"Super Express": - Steve Forbes - amerykański miliarder, wydawca wpływowego magazynu "Forbes" i dwukrotny kandydat na prezydenta USA - na łamach swojego czasopisma bezprzykładnie zrugał rząd Donalda Tuska za zmiany w systemie emerytalnym. Steve Forbes nazwał działania Donalda Tuska w sprawie zmiany emerytur rażąco samobójczą i nieetyczną decyzją, a wręcz kradzieżą, którą przyrównał do komunistycznej nacjonalizacji po 1946 r. Jak to odbiera polska redakcja "Forbesa"?
Kazimierz Krupa: - Steve Forbes głośno wyraził to, o czym po cichu myślą wszyscy zwolennicy rynku kapitałowego w Polsce. W dyskusji na ten temat zostali oni cynicznie nazwani "obrońcami OFE". A przecież to nie zwolennicy rynku kapitałowego zrobili OFE, tylko został wybrany taki model.
- Przez polityków, którzy bronili go potem jak twierdzy...
- I trzeba stwierdzić, że ten model nie był dobry. No dobrze, mówimy więc o systemie kapitałowym. I protesty środowisk wrzuconych do worka z podpisem "zwolennicy OFE" dotyczą nie likwidacji jednego czy drugiego OFE - bo to jest tylko przejaw, a nie istota sprawy - lecz likwidacji kapitałowego oszczędzania na emeryturę.
- Czy Donald Tusk zapoczątkował jakiś trend, który jest na tyle niepokojący, że dostrzeżono go nawet w Stanach?

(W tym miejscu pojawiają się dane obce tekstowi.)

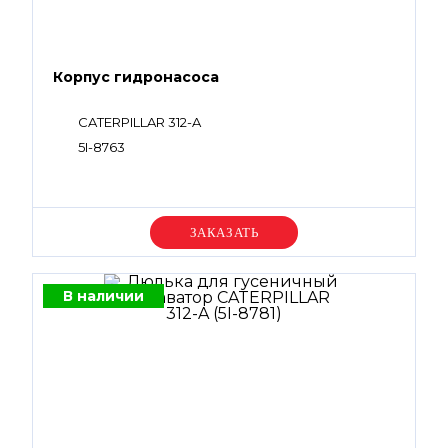
Корпус гидронасоса
CATERPILLAR 312-A
5I-8763
Уточняйте цену
В наличии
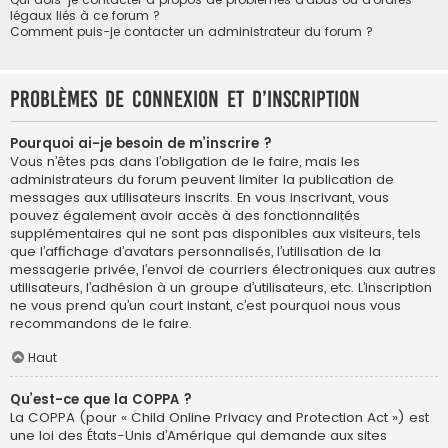
légaux liés à ce forum ?
Comment puis-je contacter un administrateur du forum ?
Problèmes de connexion et d’inscription
Pourquoi ai-je besoin de m’inscrire ?
Vous n’êtes pas dans l’obligation de le faire, mais les
administrateurs du forum peuvent limiter la publication de
messages aux utilisateurs inscrits. En vous inscrivant, vous
pouvez également avoir accès à des fonctionnalités
supplémentaires qui ne sont pas disponibles aux visiteurs, tels
que l’affichage d’avatars personnalisés, l’utilisation de la
messagerie privée, l’envoi de courriers électroniques aux autres
utilisateurs, l’adhésion à un groupe d’utilisateurs, etc. L’inscription
ne vous prend qu’un court instant, c’est pourquoi nous vous
recommandons de le faire.
Haut
Qu’est-ce que la COPPA ?
La COPPA (pour « Child Online Privacy and Protection Act ») est
une loi des États-Unis d’Amérique qui demande aux sites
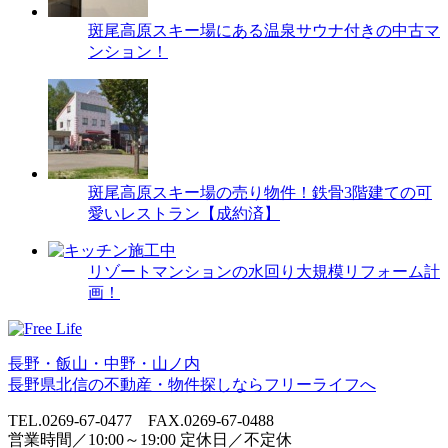
斑尾高原スキー場にある温泉サウナ付きの中古マ
ンション！
斑尾高原スキー場の売り物件！鉄骨3階建ての可
愛いレストラン【成約済】
リゾートマンションの水回り大規模リフォーム計
画！
長野・飯山・中野・山ノ内
長野県北信の不動産・物件探しならフリーライフへ
TEL.0269-67-0477 FAX.0269-67-0488
営業時間／10:00～19:00 定休日／不定休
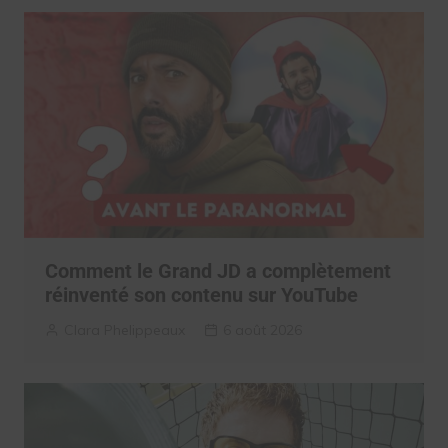
Comment le Grand JD a complètement
réinventé son contenu sur YouTube
Clara Phelippeaux
6 août 2026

- Niestety, pan premier sam u siebie zdiagnozował duszę socjaldemokraty. Bardzo mnie niepokoi to wyznanie szefa polskiego rządu.
- Emerytury to kwestia drażliwa w naszym kraju. Mleko się rozlało i co teraz?

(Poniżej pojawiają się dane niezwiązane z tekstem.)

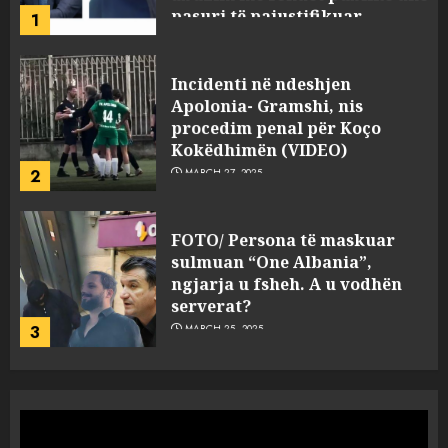
2
MARCH 27, 2025
FOTO/ Persona të maskuar
sulmuan “One Albania”,
ngjarja u fsheh. A u vodhën
serverat?
3
MARCH 25, 2025
Prokuroria jep pretencën, ja
çfarë dënimi kërkon për
Mariela dhe Antonela
Berishën
4
MARCH 25, 2025
“Ai që drejtonte makinën më
ngjau me Talo Çelën”,
dëshmia e Nuredin Dumanit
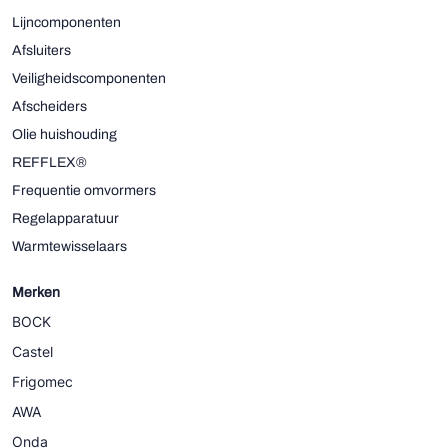
Lijncomponenten
Afsluiters
Veiligheidscomponenten
Afscheiders
Olie huishouding
REFFLEX®
Frequentie omvormers
Regelapparatuur
Warmtewisselaars
Merken
BOCK
Castel
Frigomec
AWA
Onda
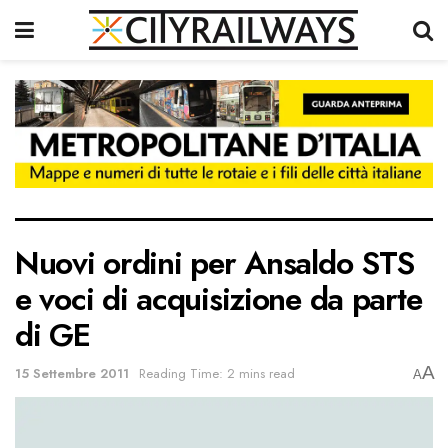
Nuovi ordini per Ansaldo STS
e voci di acquisizione da parte
di GE
A
15 Settembre 2011
Reading Time: 2 mins read
A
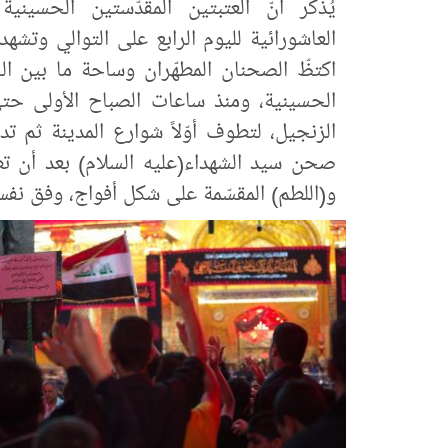
يُذكر أنّ العتبتين المقدّستين الحسيني
العاشورائية لليوم الرابع على التوالي وتشه
اكتظّ الصحنان المطهّران وساحة ما بين ا
الحسينية، ومنذ ساعات الصباح الأولى حتى
الزنجيل، لتطوف أوّلاً شوارع المدينة ثم ت
صحن سيد الشهداء(عليه السلام) بعد أن تط
و(اللطم) المقسّمة على شكل أفواج، وفق نفس 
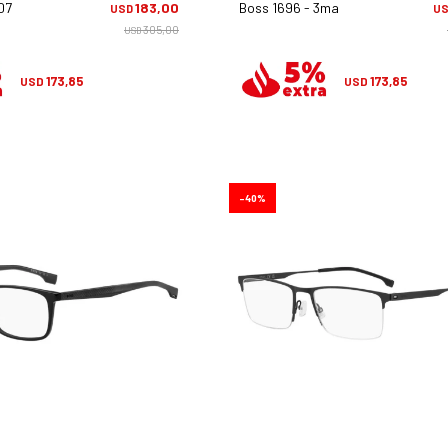
07
183,00
Boss 1696 - 3ma
USD
U
305,00
USD
173,85
173,85
USD
USD
40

- Dobry przykład daje Jan Krzysztof Bielecki - demiurg polskiego życia gospodarczego - który zdaje się postępować w myśl zasady, że nie czas żałować róż, gdy płonie cały las. Trudno, róże zostaną zniszczone, ale uratujemy coś większego. Właśnie tak trzeba działać: w imię większej wartości poświęcać nawet to, co jest dobre. Natomiast denerwuje mnie gdy tzw. przeciwnicy OFE wygadują brednie i manipulują społeczeństwem - manipulują ludźmi, którzy są trochę mniej zorientowani od nich. Właśnie to w mocnych słowach wyłuszczył Steve Forbes.